In 2021, Huawei spent $3.5 million with Ruder Finn according to media reports and public records. In 2023, the two companies ended their partnership.

In 2021, Ruder Finn was ranked 30th on the Global Top 250 PR Agency Ranking.

In October 2023 Ruder Finn was named the PR Agency of the Year. This award was given at the Medical Marketing and Media Awards (MM+M), in New York. In the same month, Ruder Finn acquired Pandan Social, a Malaysian firm that was founded in 2018. The same year Ruder Finn established rf.studio53, rf.engage, and rf.Digital.

In March 2024, Ruder Finn acquired the digital marketing agency Flightpath.
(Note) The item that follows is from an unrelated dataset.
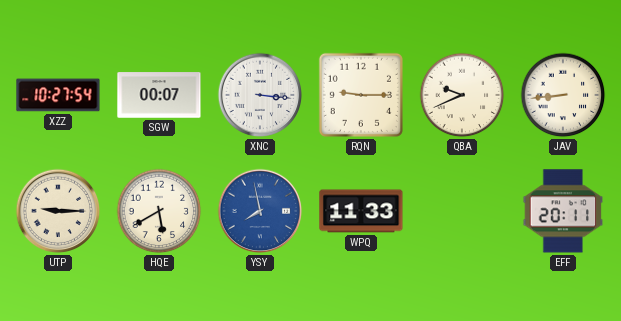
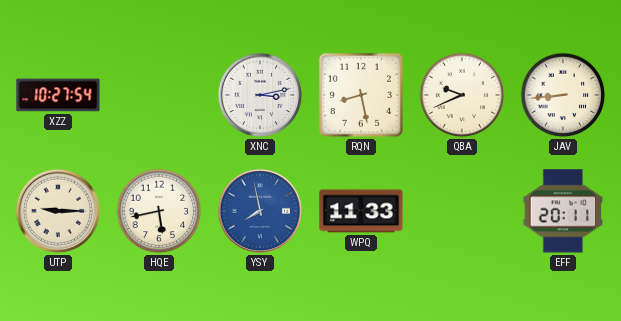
SGW: 00:07 -> none
XNC: 3:16 -> 3:13
RQN: 9:15 -> 8:28
HQE: 5:40 -> 5:43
In 2024, Ruder Finn formed an AI Advisory Council chaired by Zack Kass, formerly of OpenAI, to advise clients on AI adoptions and product innovation across practices. The same year, they introduced an agency generative engine optimization tool, called rf.aio. It was developed with influenceAI to help brands track and improve how they appear in large language model results.

On January 28, 2025, the New York City Mayor's Office proclaimed "David Finn Day" in honor of Ruder Finn's founder and the business. To commemorate the occasion, Ruder Finn donated the David Finn Archive to the Museum of Public Relations.

The 2025 PRWeek Agency Business Report recognized Ruder Finn for distinction in culture and new business.

The Ruder Finn Group is made up of wholly owned subsidiaries including Touchdown, Peppercomm, RF Comunicad, Mantis, Flightpath, Atteline, Pandan Social, Missouri Creative, and Big Sky Communications.

== Clients ==
Ruder Finn's clients have included companies in healthcare, technology, and consumer industries such as Pfizer, Adobe, Hewlett Packard Enterprise, L'Oréal, BMW/Mini, and MetLife.